# Task instructions
Across the records that follow, how many lines contain the string "sistemi"? Answer with the number only.

Items from a dataset:
|---|

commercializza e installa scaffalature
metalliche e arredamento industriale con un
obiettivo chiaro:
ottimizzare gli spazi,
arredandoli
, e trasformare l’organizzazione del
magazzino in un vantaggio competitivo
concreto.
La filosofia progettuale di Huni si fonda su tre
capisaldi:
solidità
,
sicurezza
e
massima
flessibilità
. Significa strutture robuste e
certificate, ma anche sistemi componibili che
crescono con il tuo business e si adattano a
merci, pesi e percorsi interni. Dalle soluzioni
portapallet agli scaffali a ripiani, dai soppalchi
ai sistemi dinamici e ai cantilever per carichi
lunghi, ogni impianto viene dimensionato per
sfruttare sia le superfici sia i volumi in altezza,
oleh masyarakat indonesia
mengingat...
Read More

|---|

# Result for this task
2